According to Briers, the changes are beginning to happen and understanding is improving. But the current funding mechanism could be improved through research application incentives.
“[There is a] growing awareness in this community about ‘we’ve got to do things differently’, we can’t fund a project and ask the researcher to come back with a research paper in six months or a year’s time. We now have to say what are the milestones, how can we practically implement those findings, how can we validate those findings with the industry.”
Publishing versus Problem Solving
That change will take time, according to Briers, “It will take a while because there’s a lot of researchers out there that still have the old mindset — they’re really after a research grant, that’s my KPI and I want to get my publication and that’s all I care about.”
Briers’ organisation, Food Agility, is in charge of dispensing some of that research funding and he has a simple message for those seeking it: “Don’t come to me if you want funding. Come to me if you really care about something. If you care about solving the problem then funding will come. It’s that change in mindset.”
While an important lever, adjusting the funding mechanism is only part of the solution. There are still considerable challenges around digital infrastructure and awareness, for example.
KPMG’s van Delden is calling for a government-led national initiative on AgTech.
“The biggest challenge in the way of Australia is collaborating across our states and multiple parties involved.

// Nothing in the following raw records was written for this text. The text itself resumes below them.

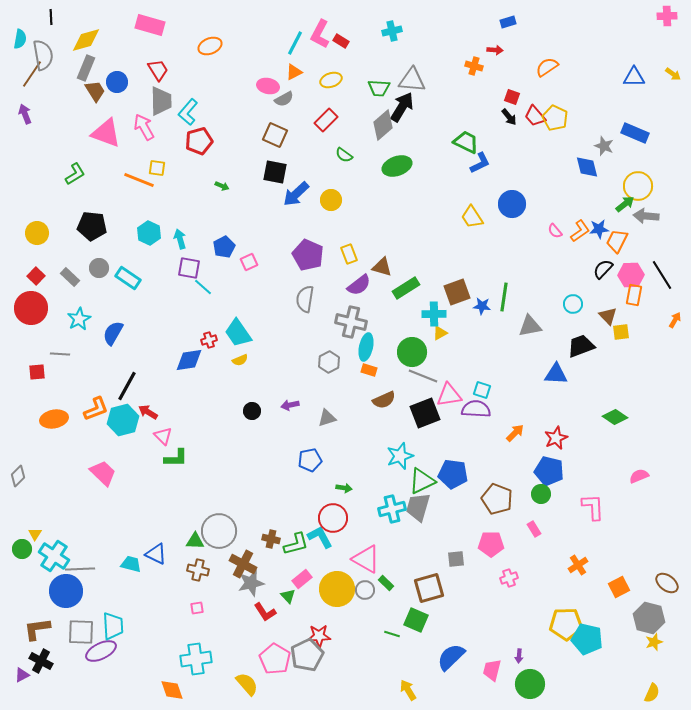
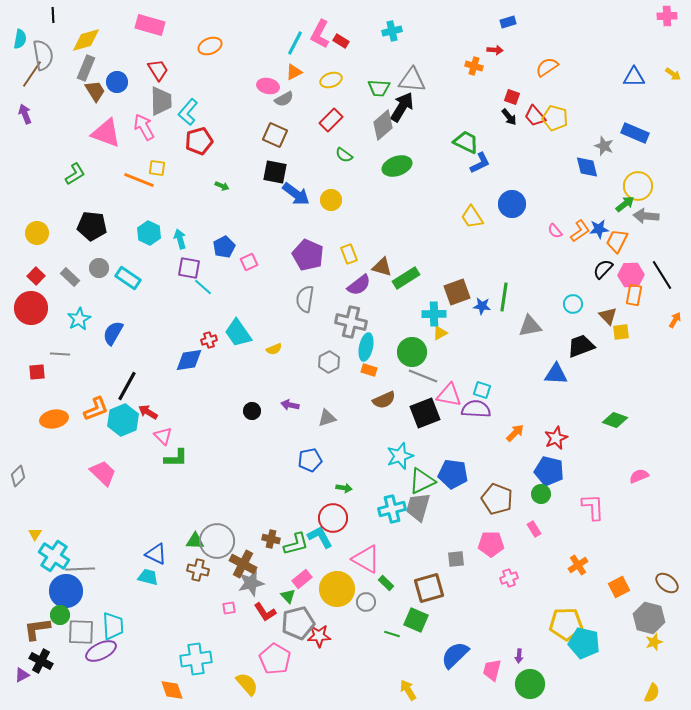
black line at (51, 17): moved 2 px right, 2 px up
yellow pentagon at (555, 118): rotated 10 degrees counterclockwise
red rectangle at (326, 120): moved 5 px right
blue arrow at (296, 194): rotated 100 degrees counterclockwise
green rectangle at (406, 288): moved 10 px up
yellow semicircle at (240, 360): moved 34 px right, 11 px up
pink triangle at (449, 395): rotated 20 degrees clockwise
purple arrow at (290, 405): rotated 24 degrees clockwise
green diamond at (615, 417): moved 3 px down; rotated 15 degrees counterclockwise
cyan hexagon at (123, 420): rotated 8 degrees counterclockwise
gray circle at (219, 531): moved 2 px left, 10 px down
green circle at (22, 549): moved 38 px right, 66 px down
cyan trapezoid at (131, 564): moved 17 px right, 13 px down
gray circle at (365, 590): moved 1 px right, 12 px down
pink square at (197, 608): moved 32 px right
cyan pentagon at (587, 639): moved 3 px left, 4 px down
gray pentagon at (307, 655): moved 9 px left, 32 px up; rotated 12 degrees clockwise
blue semicircle at (451, 657): moved 4 px right, 2 px up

We need to take a much more strategic and aligned view to how we support the development of an export industry around technology and agriculture.
“Right now we’ve got nearly a dozen accelerators, we’ve got every state government department in ag interested in it, and all the RDCs are interested and most of the universities. But what we don’t have is a national strategy aligned to enabling a vibrant AgTech ecosystem. We’re doing what we’ve done in agriculture and competing locally before we’ve got any energy left to compete globally.”
“We are renowned for our leadership in innovation and research. We’re also renowned for how jolly hard it is to get access to that. If we can solve that latter component we will certainly be able to make the most of the global market opportunity that AgTech presents. Because the [global level of] investment going into this is only going to increase.”
With the components of a thriving AgTech ecosystem already in place, what remains is for industry and government to unify them.
Joel Fitzgibbon, Shadow Minister for Agriculture, Fisheries, Forestry and Rural and Regional Australia, told Which-50 a Labor government would be a strong advocate of the AgTech industry, including reviewing the “structure, operations and performance” of the 15 RDCs.
“But that alone will not be enough if we are to lift technology up-take to the levels needed to improve productivity and international competitiveness. Success will only come with a whole of government approach,” Fitzgibbon said in a statement to Which-50.
The Minister for Agriculture and Water Resources, David Littleproud did not respond to Which-50’s repeated requests for comment.
Update: Since publishing, Minister Littleproud has provided a response to Which-50, saying the government invests more than $600 million every year in agriculture research and development, including AgTech, and supports the NFF initiative to grow Australian agriculture to $100 billion by 2030.
“We are also investing $180.5 million in the Rural R&D for Profit program to get new innovations on farm, faster and improve farmgate profits,” Littleproud said in a statement to Which-50.